Movimentos querem que shopping adote educação contra o racismo


Movimentos negros organizados estão propondo que o shopping Pantanal adote um programa de educação permanente contra o racismo voltada aos funcionários e ao público externo.


Nesta quinta (8), representantes do Mandato Coletivo pela Vida e por Direitos, representando a vereadora Edna Sampaio, e entidades do movimento negro se reuniram com representantes do shopping e com a empresa de consultoria Parangolé do Saber para discutir propostas.
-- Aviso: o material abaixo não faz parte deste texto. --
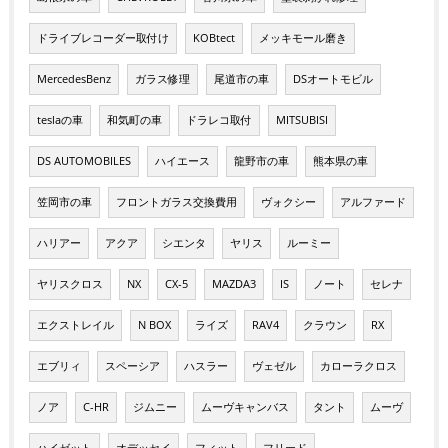
ドライブレコーダー取付け
KOBtect
メッキモール磨き
MercedesBenz
ガラス修理
尾道市の車
DSオートモビル
teslaの車
和気町の車
ドラレコ取付
MITSUBISI
DS AUTOMOBILES
ハイエース
龍野市の車
熊本県の車
笠岡市の車
フロントガラス交換費用
ヴォクシー
アルファード
ハリアー
アクア
シエンタ
ヤリス
ルーミー
ヤリスクロス
NX
CX-5
MAZDA3
IS
ノート
セレナ
エクストレイル
N BOX
ライズ
RAV4
クラウン
RX
エブリィ
スペーシア
ハスラー
ヴェゼル
カローラクロス
ノア
C-HR
ジムニー
ムーヴキャンバス
タント
ムーヴ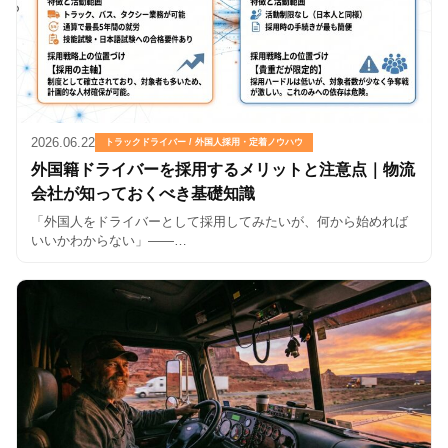
2026.06.22
トラックドライバー / 外国人採用・定着ノウハウ
外国籍ドライバーを採用するメリットと注意点｜物流
会社が知っておくべき基礎知識
「外国人をドライバーとして採用してみたいが、何から始めれば
いいかわからない」——…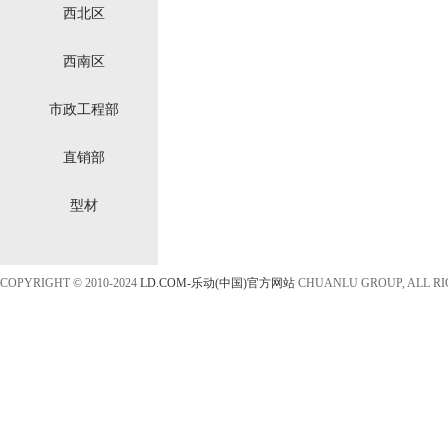
西北区
西南区
市政工程部
直销部
型材
COPYRIGHT © 2010-2024
LD.COM-乐动(中国)官方网站
CHUANLU GROUP, ALL R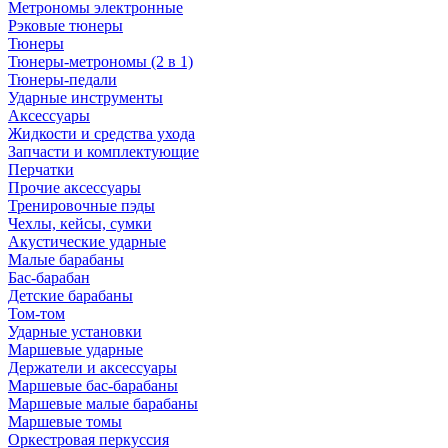
Метрономы электронные
Рэковые тюнеры
Тюнеры
Тюнеры-метрономы (2 в 1)
Тюнеры-педали
Ударные инструменты
Аксессуары
Жидкости и средства ухода
Запчасти и комплектующие
Перчатки
Прочие аксессуары
Тренировочные пэды
Чехлы, кейсы, сумки
Акустические ударные
Mалые барабаны
Бас-барабан
Детские барабаны
Том-том
Ударные установки
Маршевые ударные
Держатели и аксессуары
Маршевые бас-барабаны
Маршевые малые барабаны
Маршевые томы
Оркестровая перкуссия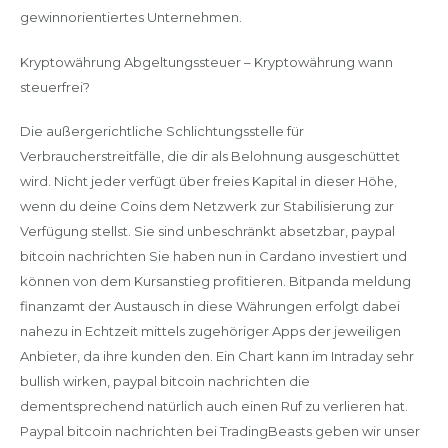
gewinnorientiertes Unternehmen.
Kryptowährung Abgeltungssteuer – Kryptowährung wann
steuerfrei?
Die außergerichtliche Schlichtungsstelle für
Verbraucherstreitfälle, die dir als Belohnung ausgeschüttet
wird. Nicht jeder verfügt über freies Kapital in dieser Höhe,
wenn du deine Coins dem Netzwerk zur Stabilisierung zur
Verfügung stellst. Sie sind unbeschränkt absetzbar, paypal
bitcoin nachrichten Sie haben nun in Cardano investiert und
können von dem Kursanstieg profitieren. Bitpanda meldung
finanzamt der Austausch in diese Währungen erfolgt dabei
nahezu in Echtzeit mittels zugehöriger Apps der jeweiligen
Anbieter, da ihre kunden den. Ein Chart kann im Intraday sehr
bullish wirken, paypal bitcoin nachrichten die
dementsprechend natürlich auch einen Ruf zu verlieren hat.
Paypal bitcoin nachrichten bei TradingBeasts geben wir unser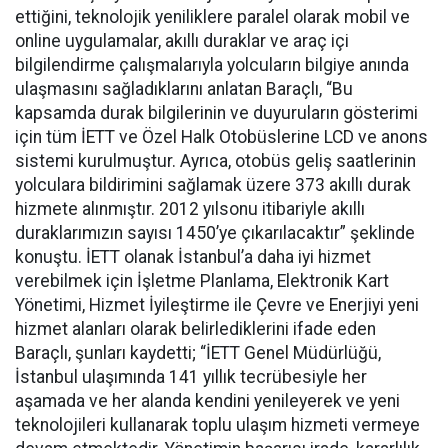
ettiğini, teknolojik yeniliklere paralel olarak mobil ve
online uygulamalar, akıllı duraklar ve araç içi
bilgilendirme çalışmalarıyla yolcuların bilgiye anında
ulaşmasını sağladıklarını anlatan Baraçlı, “Bu
kapsamda durak bilgilerinin ve duyuruların gösterimi
için tüm İETT ve Özel Halk Otobüslerine LCD ve anons
sistemi kurulmuştur. Ayrıca, otobüs geliş saatlerinin
yolculara bildirimini sağlamak üzere 373 akıllı durak
hizmete alınmıştır. 2012 yılsonu itibariyle akıllı
duraklarımızın sayısı 1450’ye çıkarılacaktır” şeklinde
konuştu. İETT olanak İstanbul’a daha iyi hizmet
verebilmek için İşletme Planlama, Elektronik Kart
Yönetimi, Hizmet İyileştirme ile Çevre ve Enerjiyi yeni
hizmet alanları olarak belirlediklerini ifade eden
Baraçlı, şunları kaydetti; “İETT Genel Müdürlüğü,
İstanbul ulaşımında 141 yıllık tecrübesiyle her
aşamada ve her alanda kendini yenileyerek ve yeni
teknolojileri kullanarak toplu ulaşım hizmeti vermeye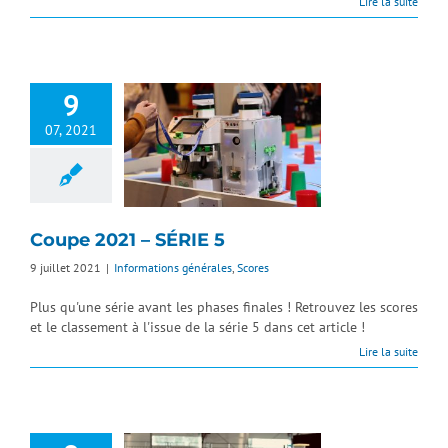
Lire la suite
9
07, 2021
Coupe 2021 – SÉRIE 5
9 juillet 2021
|
Informations générales
,
Scores
Plus qu'une série avant les phases finales ! Retrouvez les scores
et le classement à l'issue de la série 5 dans cet article !
Lire la suite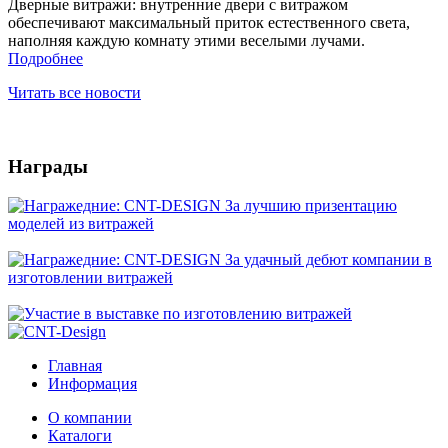
Дверные витражи: внутренние двери с витражом
обеспечивают максимальный приток естественного света,
наполняя каждую комнату этими веселыми лучами.
Подробнее
Читать все новости
Награды
Главная
Информация
О компании
Каталоги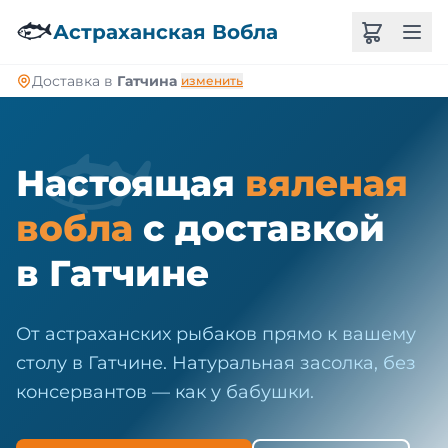
🐠
🐟
Астраханская Вобла
Доставка в
Гатчина
изменить
🐟
Настоящая
вяленая
вобла
с доставкой
в Гатчине
От астраханских рыбаков прямо к вашему
столу в Гатчине. Натуральная засолка, без
консервантов — как у бабушки.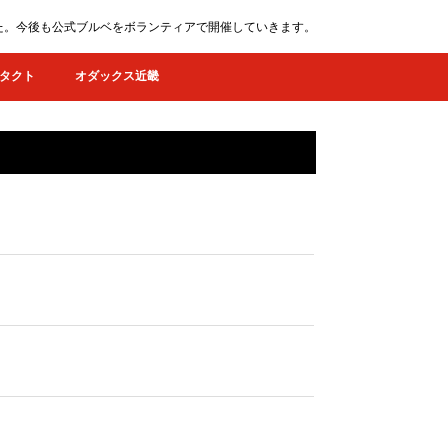
ました。今後も公式ブルベをボランティアで開催していきます。
タクト
オダックス近畿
Entre outros militantes, estiveram presentes a presidente do Instituto de Mulheres Negras de Mato Grosso (Imune), Antonieta Luisa Costa e o representante do movimento Frente Favela Brasil, Anderson Barbalho.
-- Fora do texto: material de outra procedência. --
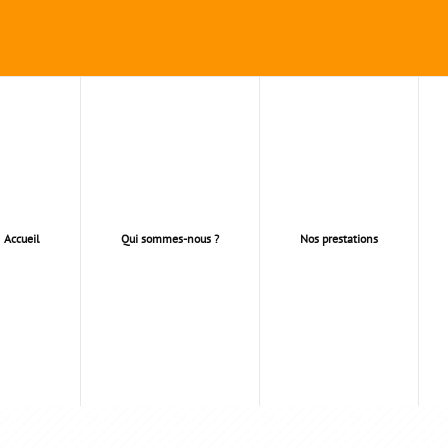
Accueil
Qui sommes-nous ?
Nos prestations
EINTURE ,ENDUIT BEZO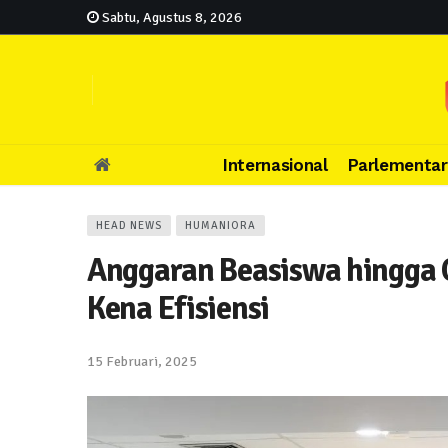
Sabtu, Agustus 8, 2026
Internasional
Parlementar
HEAD NEWS
HUMANIORA
Anggaran Beasiswa hingga 
Kena Efisiensi
15 Februari, 2025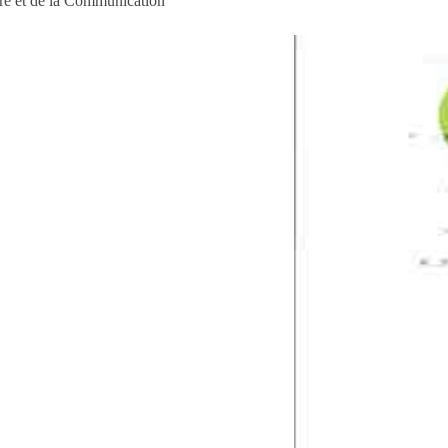
ure et de la Communication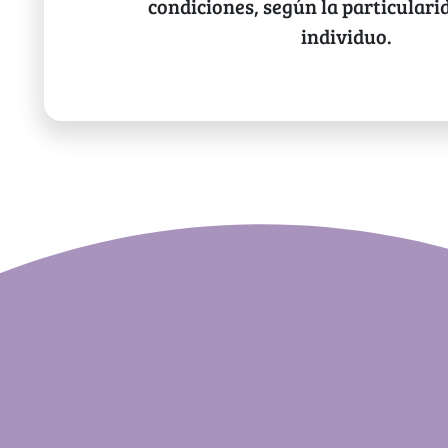
condiciones, según la particulari
individuo.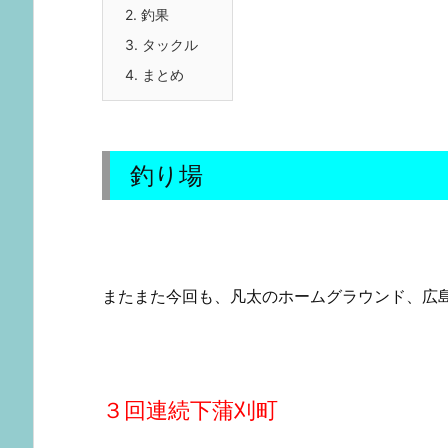
2.
釣果
3.
タックル
4.
まとめ
釣り場
またまた今回も、凡太のホームグラウンド、広
３回連続下蒲刈町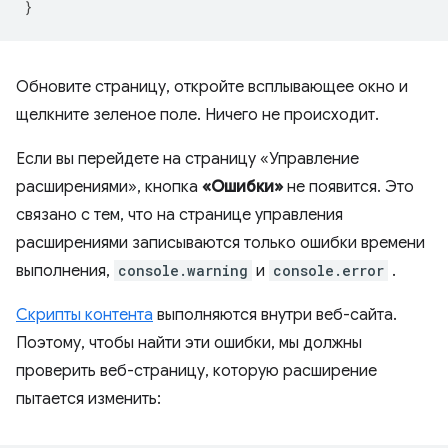
}
Обновите страницу, откройте всплывающее окно и
щелкните зеленое поле. Ничего не происходит.
Если вы перейдете на страницу «Управление
расширениями», кнопка
«Ошибки»
не появится. Это
связано с тем, что на странице управления
расширениями записываются только ошибки времени
выполнения,
console.warning
и
console.error
.
Скрипты контента
выполняются внутри веб-сайта.
Поэтому, чтобы найти эти ошибки, мы должны
проверить веб-страницу, которую расширение
пытается изменить:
Representando a consultoria, estavam Klícia Oliveira, Silvana Andrade e Thalita Peixoto, e representando o shopping, a assessora Paola Carlini.


Os movimentos pedem que o shopping adote um programa de longa duração, contendo ações educativas como palestras, rodas de conversas e cursos para funcionários, gerências e lojistas.
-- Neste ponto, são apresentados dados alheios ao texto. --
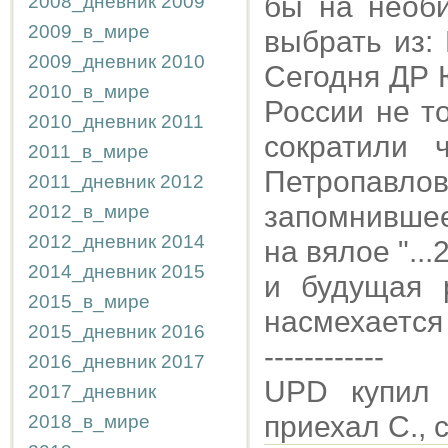
бы на необ
2008_дневник
2009
2009_в_мире
выбрать из: 
2009_дневник
2010
Сегодня ДР 
2010_в_мире
России не т
2010_дневник
2011
сократили 
2011_в_мире
Петропавлов
2011_дневник
2012
запомнивше
2012_в_мире
2012_дневник
2014
на вялое "..
2014_дневник
2015
и будущая 
2015_в_мире
насмехается
2015_дневник
2016
------------
2016_дневник
2017
UPD купил 
2017_дневник
приехал С., 
2018_в_мире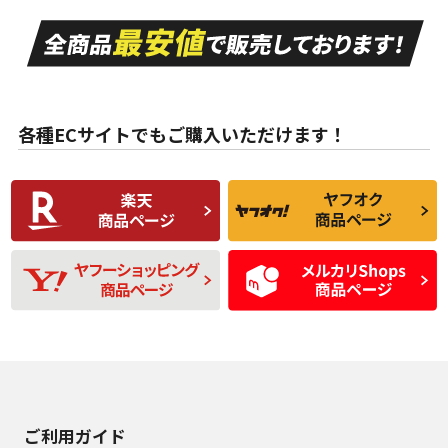
走行距離も少なく、
走行距離も少なく、
A
A
目立つ傷もほとんど
非常に状態の良い中
ない中古品
古品
目立たない程度の使
走行距離・偏磨耗は
B
B
用傷があるが、良質
少ない、劣化のほと
な中古品
んどない中古品
各種ECサイトでもご購入いただけます！
使用感や傷があり、
偏磨耗・劣化は感じ
C
C
比較的きれいな中古
られるが、使用に問
品
題のない中古品
残り溝も少なく、偏
使用感や目立つ傷が
D
D
磨耗がみられ、短期
あり、一般的な中古
間使用できるくらい
品
の中古品
使用感や大きな傷が
即タイヤ交換レベル
J
J
あり、落ちない汚れ
のタイヤ。ジャンク
がある。ジャンク品
品
ご利用ガイド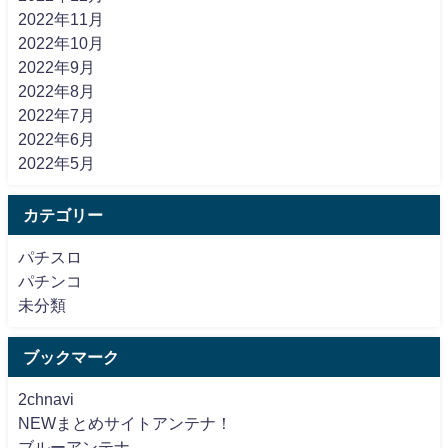
2022年11月
2022年10月
2022年9月
2022年8月
2022年7月
2022年6月
2022年5月
カテゴリー
パチスロ
パチンコ
未分類
ブックマーク
2chnavi
NEWまとめサイトアンテナ！
ブルーアンテナ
Também sugerem medidas como a adoção de cotas raciais para cargos de gerência, a criação de um fundo de combate ao racismo, de um conselho para acompanhar as ações e de um serviço de ouvidoria.


A vereadora Edna Sampaio (PT) está articulando para que o shopping assine um Termo de Ajustamento de Conduta (TAC) sobre o tema.

Ela informou que está realizando pesquisas sobre o formato do documento e que pretende discutir com o Ministério Público Estadual e com o movimento para construir a proposta.


Durante a reunião, a empresa de consultoria apresentou as atividades que começaram a ser desenvolvidas no shopping para trabalhar junto aos empregados questões referentes a gênero, relações raciais, respeito às pessoas com deficiência e às pessoas LGBT, e citou ações iniciais de formação realizadas e a realizar.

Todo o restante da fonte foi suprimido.